▸ Problem requirements
All lines in the records below that hold "Турции" are to be shown.

▸ Listed entries

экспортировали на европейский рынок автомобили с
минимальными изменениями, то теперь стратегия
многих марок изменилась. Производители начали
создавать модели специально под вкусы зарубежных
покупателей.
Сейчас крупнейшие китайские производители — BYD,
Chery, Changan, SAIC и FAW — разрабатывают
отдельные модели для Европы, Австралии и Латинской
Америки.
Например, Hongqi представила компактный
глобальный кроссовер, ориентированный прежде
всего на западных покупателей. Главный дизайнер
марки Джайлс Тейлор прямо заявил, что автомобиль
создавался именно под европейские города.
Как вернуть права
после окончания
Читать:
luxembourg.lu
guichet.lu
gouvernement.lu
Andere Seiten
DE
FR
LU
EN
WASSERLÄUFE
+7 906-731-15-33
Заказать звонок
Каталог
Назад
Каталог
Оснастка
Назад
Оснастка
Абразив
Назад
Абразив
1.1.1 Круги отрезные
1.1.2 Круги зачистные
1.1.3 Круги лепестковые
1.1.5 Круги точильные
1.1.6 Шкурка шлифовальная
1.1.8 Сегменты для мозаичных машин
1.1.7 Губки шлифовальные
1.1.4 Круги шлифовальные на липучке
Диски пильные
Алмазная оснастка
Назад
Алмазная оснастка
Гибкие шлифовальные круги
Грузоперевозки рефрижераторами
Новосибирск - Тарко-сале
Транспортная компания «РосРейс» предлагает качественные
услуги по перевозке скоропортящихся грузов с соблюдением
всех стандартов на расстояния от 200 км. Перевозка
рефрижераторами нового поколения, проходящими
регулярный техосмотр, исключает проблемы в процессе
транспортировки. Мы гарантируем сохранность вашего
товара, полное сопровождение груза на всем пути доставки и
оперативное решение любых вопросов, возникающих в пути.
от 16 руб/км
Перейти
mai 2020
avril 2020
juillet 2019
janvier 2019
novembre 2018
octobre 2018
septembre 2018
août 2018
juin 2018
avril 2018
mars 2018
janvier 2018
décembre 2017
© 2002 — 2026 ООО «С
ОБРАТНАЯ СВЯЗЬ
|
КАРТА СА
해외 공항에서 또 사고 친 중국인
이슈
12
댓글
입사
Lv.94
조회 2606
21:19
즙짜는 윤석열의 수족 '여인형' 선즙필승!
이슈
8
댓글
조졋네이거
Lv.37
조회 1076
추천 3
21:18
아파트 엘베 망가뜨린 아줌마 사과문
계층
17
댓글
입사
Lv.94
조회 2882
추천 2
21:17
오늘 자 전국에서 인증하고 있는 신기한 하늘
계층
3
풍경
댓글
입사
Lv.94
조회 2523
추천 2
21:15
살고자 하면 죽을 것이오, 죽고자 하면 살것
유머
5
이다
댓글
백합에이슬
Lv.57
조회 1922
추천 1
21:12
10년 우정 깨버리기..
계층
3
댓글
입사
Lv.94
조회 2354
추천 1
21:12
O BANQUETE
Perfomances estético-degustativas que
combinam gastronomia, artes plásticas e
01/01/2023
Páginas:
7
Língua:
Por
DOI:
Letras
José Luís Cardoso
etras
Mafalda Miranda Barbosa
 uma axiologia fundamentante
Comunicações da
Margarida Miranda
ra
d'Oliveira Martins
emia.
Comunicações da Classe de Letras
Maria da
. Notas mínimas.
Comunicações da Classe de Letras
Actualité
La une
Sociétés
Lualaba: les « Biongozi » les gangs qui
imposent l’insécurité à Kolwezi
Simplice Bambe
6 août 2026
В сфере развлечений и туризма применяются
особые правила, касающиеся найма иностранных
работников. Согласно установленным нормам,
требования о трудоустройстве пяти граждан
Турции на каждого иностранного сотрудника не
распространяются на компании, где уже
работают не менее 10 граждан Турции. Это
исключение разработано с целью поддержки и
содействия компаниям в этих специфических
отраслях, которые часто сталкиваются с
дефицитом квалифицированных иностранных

▸ Result of this exercise
Турции на каждого иностранного сотрудника не
работают не менее 10 граждан Турции. Это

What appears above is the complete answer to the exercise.